Give the data below again exactly as written, but without the pictures.

* [Dataset entries]:
-*-*-

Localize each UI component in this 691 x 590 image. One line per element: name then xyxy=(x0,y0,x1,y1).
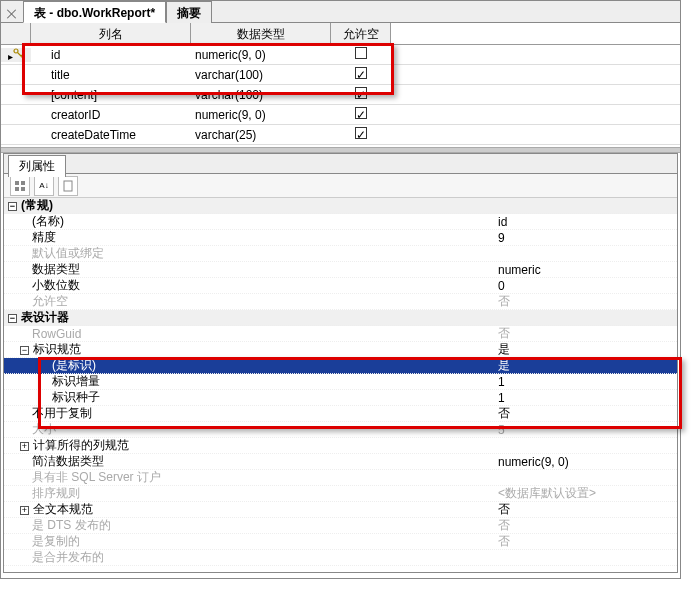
svg-point-0 xyxy=(14,49,18,53)
table-row[interactable]: [content] varchar(100) ✓ xyxy=(1,85,680,105)
cell-name[interactable]: title xyxy=(31,68,191,82)
prop-nonsql-subscriber[interactable]: 具有非 SQL Server 订户 xyxy=(4,470,677,486)
prop-fulltext-spec[interactable]: +全文本规范否 xyxy=(4,502,677,518)
cell-name[interactable]: [content] xyxy=(31,88,191,102)
prop-dts-published[interactable]: 是 DTS 发布的否 xyxy=(4,518,677,534)
document-tabs: 表 - dbo.WorkReport* 摘要 xyxy=(1,1,680,23)
prop-precision[interactable]: 精度9 xyxy=(4,230,677,246)
grid-header-type: 数据类型 xyxy=(191,23,331,44)
cell-null[interactable]: ✓ xyxy=(331,107,391,122)
prop-is-identity[interactable]: (是标识)是 xyxy=(4,358,677,374)
cell-type[interactable]: varchar(25) xyxy=(191,128,331,142)
property-page-button[interactable] xyxy=(58,176,78,196)
prop-name[interactable]: (名称)id xyxy=(4,214,677,230)
cell-name[interactable]: creatorID xyxy=(31,108,191,122)
prop-scale[interactable]: 小数位数0 xyxy=(4,278,677,294)
alphabetical-button[interactable]: A↓ xyxy=(34,176,54,196)
primary-key-icon xyxy=(13,48,25,60)
grid-header: 列名 数据类型 允许空 xyxy=(1,23,680,45)
prop-identity-seed[interactable]: 标识种子1 xyxy=(4,390,677,406)
table-row[interactable]: ▸ id numeric(9, 0) xyxy=(1,45,680,65)
svg-rect-3 xyxy=(15,187,19,191)
cell-name[interactable]: id xyxy=(31,48,191,62)
svg-rect-5 xyxy=(64,181,72,191)
cell-type[interactable]: varchar(100) xyxy=(191,68,331,82)
cell-type[interactable]: numeric(9, 0) xyxy=(191,48,331,62)
checkbox-icon[interactable]: ✓ xyxy=(355,87,367,99)
svg-rect-4 xyxy=(21,187,25,191)
close-icon[interactable] xyxy=(6,8,18,20)
grid-header-selector xyxy=(1,23,31,44)
table-row[interactable]: createDateTime varchar(25) ✓ xyxy=(1,125,680,145)
prop-replicated[interactable]: 是复制的否 xyxy=(4,534,677,550)
prop-computed-spec[interactable]: +计算所得的列规范 xyxy=(4,438,677,454)
prop-datatype[interactable]: 数据类型numeric xyxy=(4,262,677,278)
prop-concise-type[interactable]: 简洁数据类型numeric(9, 0) xyxy=(4,454,677,470)
cell-name[interactable]: createDateTime xyxy=(31,128,191,142)
tab-table[interactable]: 表 - dbo.WorkReport* xyxy=(23,1,166,23)
tab-summary[interactable]: 摘要 xyxy=(166,1,212,23)
property-list: −(常规) (名称)id 精度9 默认值或绑定 数据类型numeric 小数位数… xyxy=(4,198,677,572)
category-designer[interactable]: −表设计器 xyxy=(4,310,677,326)
collapse-icon[interactable]: − xyxy=(8,314,17,323)
props-tabstrip: 列属性 xyxy=(4,154,677,174)
cell-null[interactable]: ✓ xyxy=(331,127,391,142)
prop-rowguid[interactable]: RowGuid否 xyxy=(4,326,677,342)
column-properties-panel: 列属性 A↓ −(常规) (名称)id 精度9 默认值或绑定 数据类型numer… xyxy=(3,153,678,573)
designer-window: 表 - dbo.WorkReport* 摘要 列名 数据类型 允许空 ▸ id … xyxy=(0,0,681,579)
prop-not-for-replication[interactable]: 不用于复制否 xyxy=(4,406,677,422)
prop-identity-increment[interactable]: 标识增量1 xyxy=(4,374,677,390)
checkbox-icon[interactable]: ✓ xyxy=(355,127,367,139)
cell-type[interactable]: varchar(100) xyxy=(191,88,331,102)
svg-rect-1 xyxy=(15,181,19,185)
expand-icon[interactable]: + xyxy=(20,506,29,515)
tab-column-properties[interactable]: 列属性 xyxy=(8,155,66,177)
prop-size[interactable]: 大小5 xyxy=(4,422,677,438)
collapse-icon[interactable]: − xyxy=(8,202,17,211)
columns-grid: 列名 数据类型 允许空 ▸ id numeric(9, 0) title var… xyxy=(1,23,680,143)
cell-null[interactable] xyxy=(331,47,391,62)
prop-identity-spec[interactable]: −标识规范是 xyxy=(4,342,677,358)
categorize-button[interactable] xyxy=(10,176,30,196)
grid-body: ▸ id numeric(9, 0) title varchar(100) ✓ … xyxy=(1,45,680,145)
checkbox-icon[interactable]: ✓ xyxy=(355,67,367,79)
table-row[interactable]: creatorID numeric(9, 0) ✓ xyxy=(1,105,680,125)
cell-null[interactable]: ✓ xyxy=(331,67,391,82)
checkbox-icon[interactable] xyxy=(355,47,367,59)
collapse-icon[interactable]: − xyxy=(20,346,29,355)
prop-allownull[interactable]: 允许空否 xyxy=(4,294,677,310)
grid-header-null: 允许空 xyxy=(331,23,391,44)
prop-collation[interactable]: 排序规则<数据库默认设置> xyxy=(4,486,677,502)
prop-merge-published[interactable]: 是合并发布的 xyxy=(4,550,677,566)
svg-rect-2 xyxy=(21,181,25,185)
checkbox-icon[interactable]: ✓ xyxy=(355,107,367,119)
cell-type[interactable]: numeric(9, 0) xyxy=(191,108,331,122)
table-row[interactable]: title varchar(100) ✓ xyxy=(1,65,680,85)
props-toolbar: A↓ xyxy=(4,174,677,198)
category-general[interactable]: −(常规) xyxy=(4,198,677,214)
cell-null[interactable]: ✓ xyxy=(331,87,391,102)
prop-default[interactable]: 默认值或绑定 xyxy=(4,246,677,262)
row-selector[interactable]: ▸ xyxy=(1,48,31,62)
expand-icon[interactable]: + xyxy=(20,442,29,451)
grid-header-name: 列名 xyxy=(31,23,191,44)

-*-*-

* [TASK OUTPUT]:
Localize each UI component in this 691 x 590 image. One line per element: name then xyxy=(x0,y0,x1,y1).
svg-point-0 xyxy=(14,49,18,53)
table-row[interactable]: [content] varchar(100) ✓ xyxy=(1,85,680,105)
cell-name[interactable]: title xyxy=(31,68,191,82)
prop-nonsql-subscriber[interactable]: 具有非 SQL Server 订户 xyxy=(4,470,677,486)
prop-fulltext-spec[interactable]: +全文本规范否 xyxy=(4,502,677,518)
cell-name[interactable]: [content] xyxy=(31,88,191,102)
prop-dts-published[interactable]: 是 DTS 发布的否 xyxy=(4,518,677,534)
document-tabs: 表 - dbo.WorkReport* 摘要 xyxy=(1,1,680,23)
prop-precision[interactable]: 精度9 xyxy=(4,230,677,246)
grid-header-type: 数据类型 xyxy=(191,23,331,44)
cell-null[interactable]: ✓ xyxy=(331,107,391,122)
prop-is-identity[interactable]: (是标识)是 xyxy=(4,358,677,374)
cell-type[interactable]: varchar(25) xyxy=(191,128,331,142)
property-page-button[interactable] xyxy=(58,176,78,196)
prop-name[interactable]: (名称)id xyxy=(4,214,677,230)
cell-name[interactable]: creatorID xyxy=(31,108,191,122)
prop-scale[interactable]: 小数位数0 xyxy=(4,278,677,294)
alphabetical-button[interactable]: A↓ xyxy=(34,176,54,196)
primary-key-icon xyxy=(13,48,25,60)
grid-header: 列名 数据类型 允许空 xyxy=(1,23,680,45)
prop-identity-seed[interactable]: 标识种子1 xyxy=(4,390,677,406)
table-row[interactable]: ▸ id numeric(9, 0) xyxy=(1,45,680,65)
svg-rect-3 xyxy=(15,187,19,191)
cell-name[interactable]: id xyxy=(31,48,191,62)
svg-rect-5 xyxy=(64,181,72,191)
cell-type[interactable]: varchar(100) xyxy=(191,68,331,82)
cell-type[interactable]: numeric(9, 0) xyxy=(191,48,331,62)
checkbox-icon[interactable]: ✓ xyxy=(355,87,367,99)
svg-rect-4 xyxy=(21,187,25,191)
close-icon[interactable] xyxy=(6,8,18,20)
grid-header-selector xyxy=(1,23,31,44)
table-row[interactable]: createDateTime varchar(25) ✓ xyxy=(1,125,680,145)
prop-replicated[interactable]: 是复制的否 xyxy=(4,534,677,550)
prop-computed-spec[interactable]: +计算所得的列规范 xyxy=(4,438,677,454)
prop-datatype[interactable]: 数据类型numeric xyxy=(4,262,677,278)
prop-concise-type[interactable]: 简洁数据类型numeric(9, 0) xyxy=(4,454,677,470)
cell-name[interactable]: createDateTime xyxy=(31,128,191,142)
tab-table[interactable]: 表 - dbo.WorkReport* xyxy=(23,1,166,23)
tab-summary[interactable]: 摘要 xyxy=(166,1,212,23)
property-list: −(常规) (名称)id 精度9 默认值或绑定 数据类型numeric 小数位数… xyxy=(4,198,677,572)
category-designer[interactable]: −表设计器 xyxy=(4,310,677,326)
collapse-icon[interactable]: − xyxy=(8,314,17,323)
props-tabstrip: 列属性 xyxy=(4,154,677,174)
cell-null[interactable]: ✓ xyxy=(331,127,391,142)
prop-rowguid[interactable]: RowGuid否 xyxy=(4,326,677,342)
column-properties-panel: 列属性 A↓ −(常规) (名称)id 精度9 默认值或绑定 数据类型numer… xyxy=(3,153,678,573)
designer-window: 表 - dbo.WorkReport* 摘要 列名 数据类型 允许空 ▸ id … xyxy=(0,0,681,579)
prop-not-for-replication[interactable]: 不用于复制否 xyxy=(4,406,677,422)
prop-identity-increment[interactable]: 标识增量1 xyxy=(4,374,677,390)
checkbox-icon[interactable]: ✓ xyxy=(355,127,367,139)
cell-type[interactable]: varchar(100) xyxy=(191,88,331,102)
svg-rect-1 xyxy=(15,181,19,185)
expand-icon[interactable]: + xyxy=(20,506,29,515)
tab-column-properties[interactable]: 列属性 xyxy=(8,155,66,177)
prop-size[interactable]: 大小5 xyxy=(4,422,677,438)
collapse-icon[interactable]: − xyxy=(8,202,17,211)
columns-grid: 列名 数据类型 允许空 ▸ id numeric(9, 0) title var… xyxy=(1,23,680,143)
cell-null[interactable] xyxy=(331,47,391,62)
prop-identity-spec[interactable]: −标识规范是 xyxy=(4,342,677,358)
categorize-button[interactable] xyxy=(10,176,30,196)
grid-body: ▸ id numeric(9, 0) title varchar(100) ✓ … xyxy=(1,45,680,145)
checkbox-icon[interactable]: ✓ xyxy=(355,67,367,79)
table-row[interactable]: creatorID numeric(9, 0) ✓ xyxy=(1,105,680,125)
cell-null[interactable]: ✓ xyxy=(331,67,391,82)
checkbox-icon[interactable] xyxy=(355,47,367,59)
collapse-icon[interactable]: − xyxy=(20,346,29,355)
prop-allownull[interactable]: 允许空否 xyxy=(4,294,677,310)
grid-header-null: 允许空 xyxy=(331,23,391,44)
prop-collation[interactable]: 排序规则<数据库默认设置> xyxy=(4,486,677,502)
prop-merge-published[interactable]: 是合并发布的 xyxy=(4,550,677,566)
svg-rect-2 xyxy=(21,181,25,185)
checkbox-icon[interactable]: ✓ xyxy=(355,107,367,119)
cell-type[interactable]: numeric(9, 0) xyxy=(191,108,331,122)
table-row[interactable]: title varchar(100) ✓ xyxy=(1,65,680,85)
props-toolbar: A↓ xyxy=(4,174,677,198)
category-general[interactable]: −(常规) xyxy=(4,198,677,214)
cell-null[interactable]: ✓ xyxy=(331,87,391,102)
prop-default[interactable]: 默认值或绑定 xyxy=(4,246,677,262)
row-selector[interactable]: ▸ xyxy=(1,48,31,62)
expand-icon[interactable]: + xyxy=(20,442,29,451)
grid-header-name: 列名 xyxy=(31,23,191,44)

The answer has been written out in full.